[Data supplied — start]

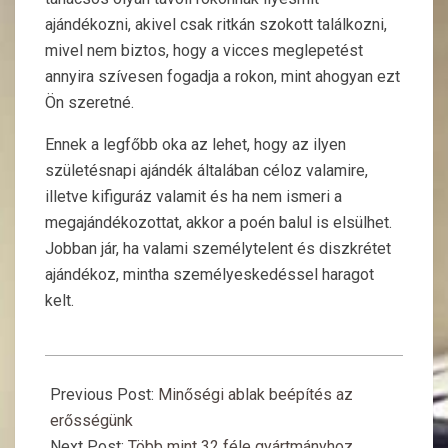
ajándékozni, akivel csak ritkán szokott találkozni,
mivel nem biztos, hogy a vicces meglepetést
annyira szívesen fogadja a rokon, mint ahogyan ezt
Ön szeretné.
Ennek a legfőbb oka az lehet, hogy az ilyen
születésnapi ajándék általában céloz valamire,
illetve kifiguráz valamit és ha nem ismeri a
megajándékozottat, akkor a poén balul is elsülhet.
Jobban jár, ha valami személytelent és diszkrétet
ajándékoz, mintha személyeskedéssel haragot
kelt.
2015-
08-
Previous Post:
Minőségi ablak beépítés az
24
erősségünk
Next Post:
Több mint 32 féle gyártmányhoz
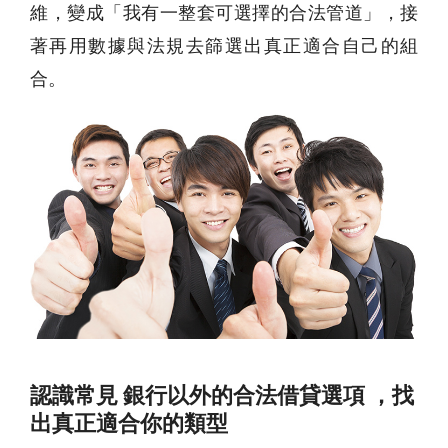
維，變成「我有一整套可選擇的合法管道」，接
著再用數據與法規去篩選出真正適合自己的組
合。
認識常見 銀行以外的合法借貸選項 ，找
出真正適合你的類型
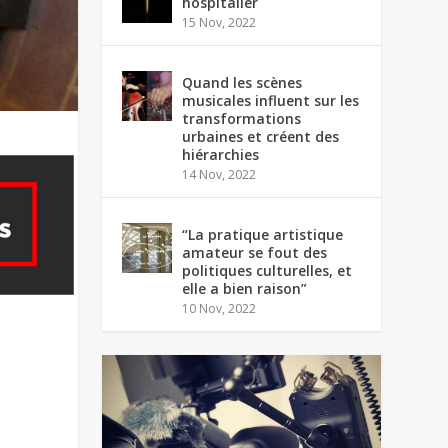
hospitalier
15 Nov, 2022
Quand les scènes
musicales influent sur les
transformations
urbaines et créent des
hiérarchies
14 Nov, 2022
“La pratique artistique
amateur se fout des
politiques culturelles, et
elle a bien raison”
10 Nov, 2022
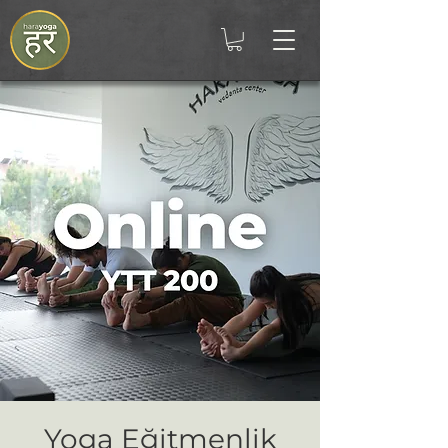
Yoga Eğitmenlik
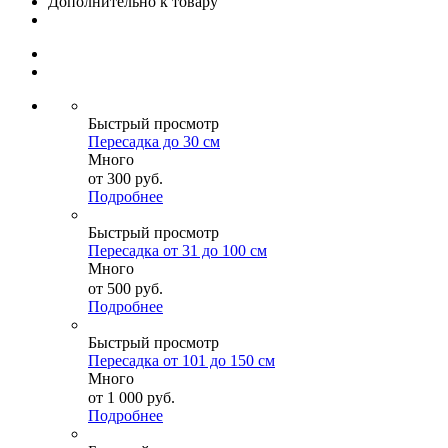
Дополнительно к товару
Быстрый просмотр
Пересадка до 30 см
Много
от
300 руб.
Подробнее
Быстрый просмотр
Пересадка от 31 до 100 см
Много
от
500 руб.
Подробнее
Быстрый просмотр
Пересадка от 101 до 150 см
Много
от
1 000 руб.
Подробнее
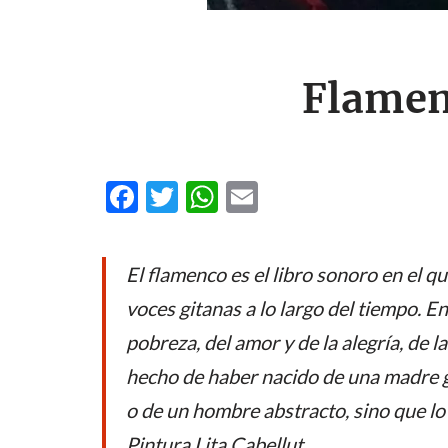
Flamen
F
T
W
E
ac
w
h
m
e
itt
at
ail
El flamenco es el libro sonoro en el qu
b
er
s
voces gitanas a lo largo del tiempo. E
o
A
pobreza, del amor y de la alegría, de 
o
p
hecho de haber nacido de una madre g
k
p
o de un hombre abstracto, sino que l
Pintura Lita Cabellut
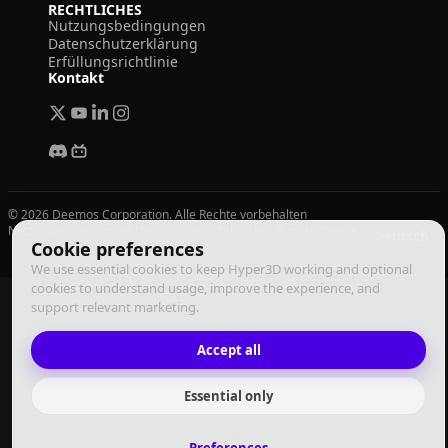
RECHTLICHES
Nutzungsbedingungen
Datenschutzerklärung
Erfüllungsrichtlinie
Kontakt
© 2026 Deemos Corporation. Alle Rechte vorbehalten
Nutzungsbedingungen
Datenschutzrichtlinie
Erfüllungsrichtlinie
Deutsch
Cookie preferences
We use essential cookies to keep Hyper3D working and optional
cookies to understand usage, improve the experience, and
support relevant marketing.
Accept all
Essential only
Preferences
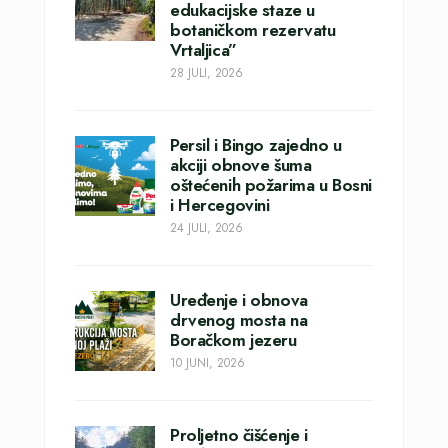
edukacijske staze u
botaničkom rezervatu
Vrtaljica”
28 JULI, 2026
Persil i Bingo zajedno u
akciji obnove šuma
oštećenih požarima u Bosni
i Hercegovini
24 JULI, 2026
Uređenje i obnova
drvenog mosta na
Boračkom jezeru
10 JUNI, 2026
Proljetno čišćenje i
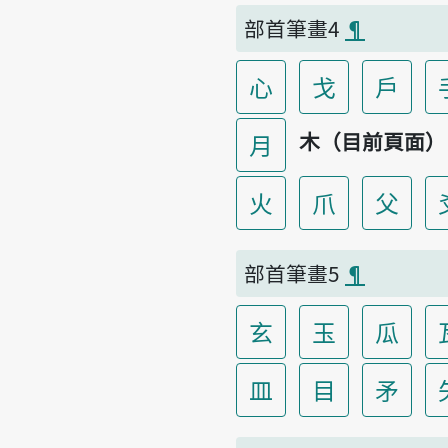
部首筆畫4
¶
心
戈
戶
木（目前頁面）
月
火
爪
父
部首筆畫5
¶
玄
玉
瓜
皿
目
矛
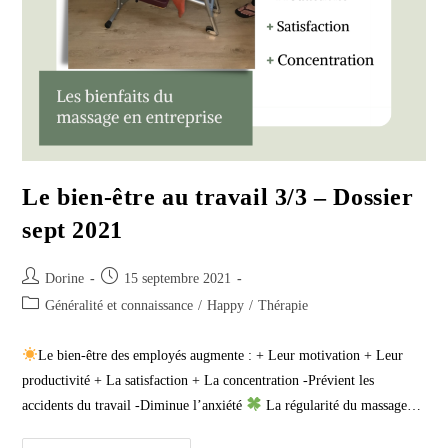
Le bien-être au travail 3/3 – Dossier
sept 2021
Auteur/autrice
Publication
Dorine
15 septembre 2021
de
publiée :
Post
Généralité et connaissance
/
Happy
/
Thérapie
la
category:
publication :
Le bien-être des employés augmente : + Leur motivation + Leur
productivité + La satisfaction + La concentration -Prévient les
accidents du travail -Diminue l’anxiété
La régularité du massage…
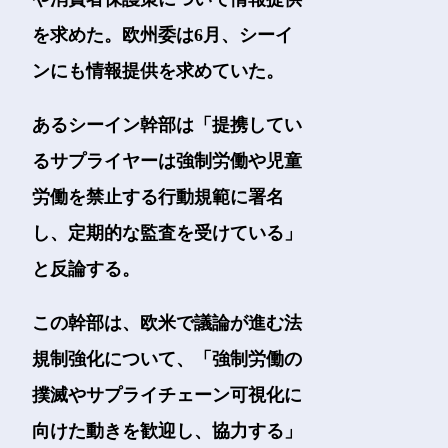
を求めた。欧州委は6月、シーイ
ンにも情報提供を求めていた。
あるシーイン幹部は「提携してい
るサプライヤーは強制労働や児童
労働を禁止する行動規範に署名
し、定期的な監査を受けている」
と反論する。
この幹部は、欧米で議論が進む法
規制強化について、「強制労働の
撲滅やサプライチェーン可視化に
向けた動きを歓迎し、協力する」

[Data supplied — finish]

Task objective. Your answer should be an exact copy of the entries above, with no images included.

Answer box.
ajándékozni, akivel csak ritkán szokott találkozni,
mivel nem biztos, hogy a vicces meglepetést
annyira szívesen fogadja a rokon, mint ahogyan ezt
Ön szeretné.
Ennek a legfőbb oka az lehet, hogy az ilyen
születésnapi ajándék általában céloz valamire,
illetve kifiguráz valamit és ha nem ismeri a
megajándékozottat, akkor a poén balul is elsülhet.
Jobban jár, ha valami személytelent és diszkrétet
ajándékoz, mintha személyeskedéssel haragot
kelt.
2015-
08-
Previous Post:
Minőségi ablak beépítés az
24
erősségünk
Next Post:
Több mint 32 féle gyártmányhoz
維，變成「我有一整套可選擇的合法管道」，接
著再用數據與法規去篩選出真正適合自己的組
合。
認識常見 銀行以外的合法借貸選項 ，找
出真正適合你的類型
hospitalier
15 Nov, 2022
Quand les scènes
musicales influent sur les
transformations
urbaines et créent des
hiérarchies
14 Nov, 2022
“La pratique artistique
amateur se fout des
politiques culturelles, et
elle a bien raison”
10 Nov, 2022
Yoga Eğitmenlik
Дополнительно к товару
Быстрый просмотр
Пересадка до 30 см
Много
от
300 руб.
Подробнее
Быстрый просмотр
Пересадка от 31 до 100 см
Много
от
500 руб.
Подробнее
Быстрый просмотр
Пересадка от 101 до 150 см
Много
от
1 000 руб.
Подробнее
Flamen
F
T
W
E
ac
w
h
m
e
itt
at
ail
El flamenco es el libro sonoro en el qu
b
er
s
voces gitanas a lo largo del tiempo. E
o
A
pobreza, del amor y de la alegría, de 
o
p
hecho de haber nacido de una madre g
k
p
o de un hombre abstracto, sino que l
Pintura Lita Cabellut
RECHTLICHES
Nutzungsbedingungen
Datenschutzerklärung
Erfüllungsrichtlinie
Kontakt
© 2026 Deemos Corporation. Alle Rechte vorbehalten
Nutzungsbedingungen
Datenschutzrichtlinie
Erfüllungsrichtlinie
Deutsch
Cookie preferences
We use essential cookies to keep Hyper3D working and optional
cookies to understand usage, improve the experience, and
support relevant marketing.
Accept all
Essential only
Preferences
edukacijske staze u
botaničkom rezervatu
Vrtaljica”
28 JULI, 2026
Persil i Bingo zajedno u
akciji obnove šuma
oštećenih požarima u Bosni
i Hercegovini
24 JULI, 2026
Uređenje i obnova
drvenog mosta na
Boračkom jezeru
10 JUNI, 2026
Proljetno čišćenje i
部首筆畫4
¶
心
戈
戶
木（目前頁面）
月
火
爪
父
部首筆畫5
¶
玄
玉
瓜
皿
目
矛
Le bien-être au travail 3/3 – Dossier
sept 2021
Auteur/autrice
Publication
Dorine
15 septembre 2021
de
publiée :
Post
Généralité et connaissance
/
Happy
/
Thérapie
la
category:
publication :
Le bien-être des employés augmente : + Leur motivation + Leur
productivité + La satisfaction + La concentration -Prévient les
accidents du travail -Diminue l’anxiété
La régularité du massage…
を求めた。欧州委は6月、シーイ
ンにも情報提供を求めていた。
あるシーイン幹部は「提携してい
るサプライヤーは強制労働や児童
労働を禁止する行動規範に署名
し、定期的な監査を受けている」
と反論する。
この幹部は、欧米で議論が進む法
規制強化について、「強制労働の
撲滅やサプライチェーン可視化に
向けた動きを歓迎し、協力する」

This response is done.